Cumhuriyet 100 yaşında. Peki, 29 Ekim 1923’de Cumhuriyet nasıl ilan edilmişti. İpek Çalışlar, “Mustafa Kemal Atatürk: Mücadelesi ve Özel Hayatı” kitabında öncesi ve sonrası ile Cumhuriyet tartışmasını yazmıştı: “Latife, sözüne değer verilen isimlerin nabzını yokladı. Eski Dışişleri Bakanı Yusuf Kemal’i köşke davet etti, cumhurbaşkanlığı konusunu açtı. “Nasıl kabul eder millet bunu? Cumhurreisliğini hoş görür mü?” diye sordu. Yusuf Kemal onu rahatlattı. “Hiçbir mahzur yoktur. Unvan değişti, başka bir şey yok” dedi. Görüşmenin sonuna doğru yanlarına gelen Gazi de sohbete katıldı. “Yok canım benden vazgeçin, ben başvekil olayım da çalışayım. Mücadele edeyim. Fevzi Paşa’yı cumhurreisi yapalım...” diye itiraz etti. Yusuf Kemal Bey “Hayalatla uğraşmayalım paşam” cevabını verdi. Ağır nezle olan Mustafa Kemal’e, berbat bir diş ağrısı musallat olmuştu. Büyük bir gayretle kalktı giyindi, İstiklal Madalyası’nı taktı, öğleden sonra Meclis’e geldi ve kürsüye çıktı…Anayasa değişikliği için gerekli kanun teklifinin hazırlığı uzayınca Mustafa Kemal’in neşesi kaçtı: “Canım arkadaşlar niçin bu kadar uzatıyorlar?”” Mustafa Kemal yüz elli sekiz oyla cumhurbaşkanı seçildi. Kırk iki yaşındaydı.
Muhafız taburu erleri öbek öbek şenlik ateşleri yakmışlar, neşe ile silah atarlarken, Mustafa Kemal çok kısa bir teşekkür konuşması yaptı. Sorun dişleriydi. Hepsi iltihap yapmış onu acıdan öldürmekteydiler. Yıllar sonra neden kısa konuştuğunu anlatırken “Dişlerim çok ağrıyordu” diyecekti.”

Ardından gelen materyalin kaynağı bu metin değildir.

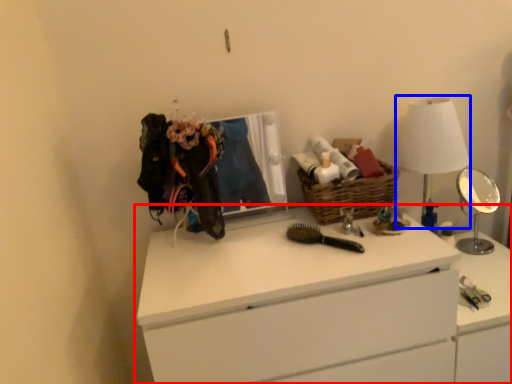 Question: Which point is closer to the camera, chest of drawers (highlighted by a red box) or table lamp (highlighted by a blue box)?

Choices:
 (A) chest of drawers
 (B) table lamp

Answer: (A) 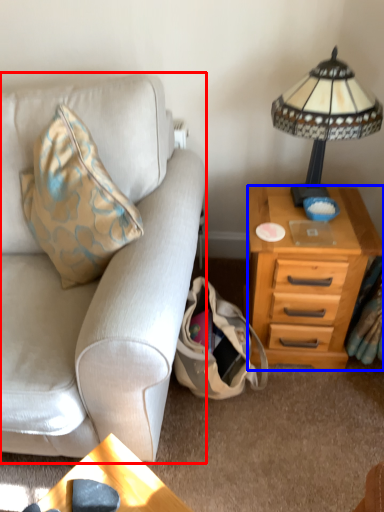 Question: Which object appears closest to the camera in this image, studio couch (highlighted by a red box) or nightstand (highlighted by a blue box)?

Choices:
 (A) studio couch
 (B) nightstand

Answer: (A) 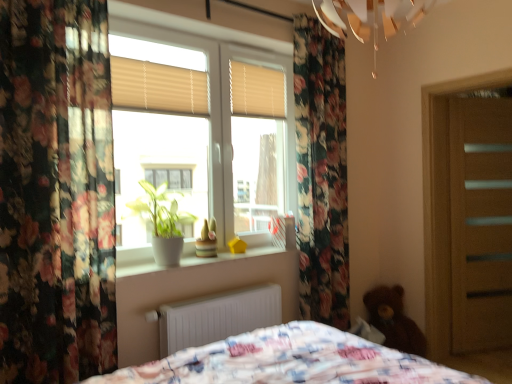 Question: From the image's perspective, is white plastic window at center positioned above or below floral fabric curtain at left?

Choices:
 (A) above
 (B) below

Answer: (A)

Question: From a real-world perspective, is white plastic window at center physically located above or below floral fabric curtain at left?

Choices:
 (A) below
 (B) above

Answer: (B)

Question: Based on their relative distances, which object is farther from the floral fabric curtain at left?

Choices:
 (A) beige fabric blinds at upper center, the second shutter from the right
 (B) green matte plant at window
 (C) brown plush teddy bear at lower right
 (D) white matte radiator at lower center
 (E) white plastic window at center

Answer: (C)

Question: Which of these objects is positioned closest to the green matte plant at window?

Choices:
 (A) brown plush teddy bear at lower right
 (B) white plastic window at center
 (C) beige fabric blinds at upper center, acting as the first shutter starting from the front
 (D) beige/wooden blinds at upper center, arranged as the second shutter when viewed from the front
 (E) white matte radiator at lower center

Answer: (B) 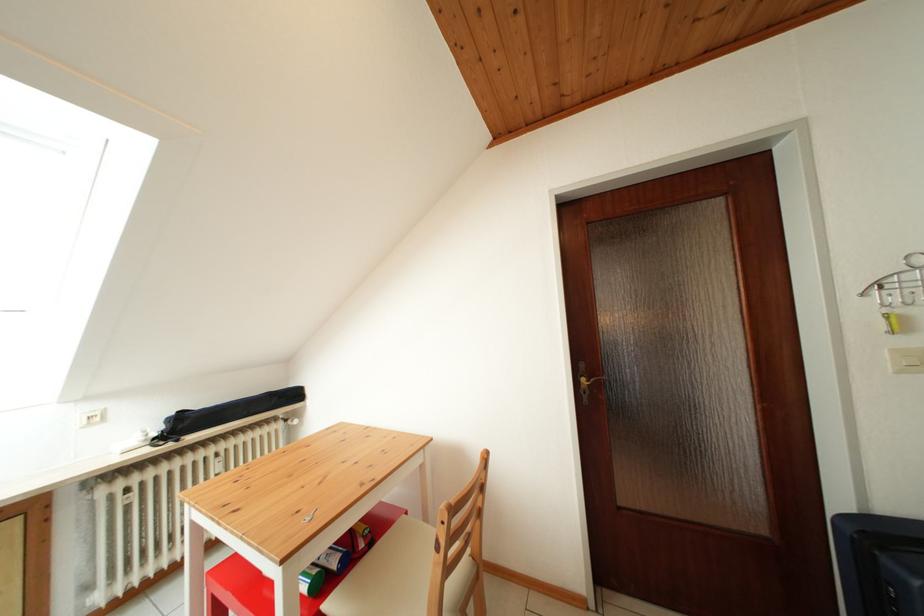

Filistin asıllı Amerikalı yazar Dr. Hala Alyan yazdı: “2017 yılında Filistinli bir aileyi konu alan bir roman yayınladım. Saygın bir yayınevi tarafından basıldı, basında çok güzel yer aldı. Bir kitap turu düzenlendi. Panellerde, kitap kulüplerinde konuştum. Kitapla ilgili soruları yanıtlıyordum. Sürekli ortaya çıkan bir nakarat vardı. İnsanlar hikâyenin ne kadar insani olduğunu söyleyip duruyorlardı. Çatışmayı insanileştirmişsiniz, bu insani bir hikâye diyorlardı. Ne zaman Filistinlileri insanlaştırdığım söylense, aklıma gelen soruyu bastırmak zorunda kalıyordum: Filistinliler daha önce neydiler ki şimdi insanlaştılar? Filistinlilerin katledilmesi çoğu zaman tarih dışı ve gerçeklikten kopuk bir şekilde sunuluyor: Filistin’e düşen ve insanları öldüren füzeler, işgale veya politikaya atfedilmiyor. Filistinliler ölüleri için merhamet görmek istiyorlarsa önce masumiyetlerini kanıtlamaları gerekiyor.”
Sedat Peker, New York Times Square'deki billboardlara Cumhuriyet'in 100'üncü yıldönümü için ilan verdi: "Benim tüm hayatım tartışmaya açık olsa da namus, şeref ve Atatürk sevgim tartışmaya açık değildir ve bu konuada çok ama çok iddialıyım."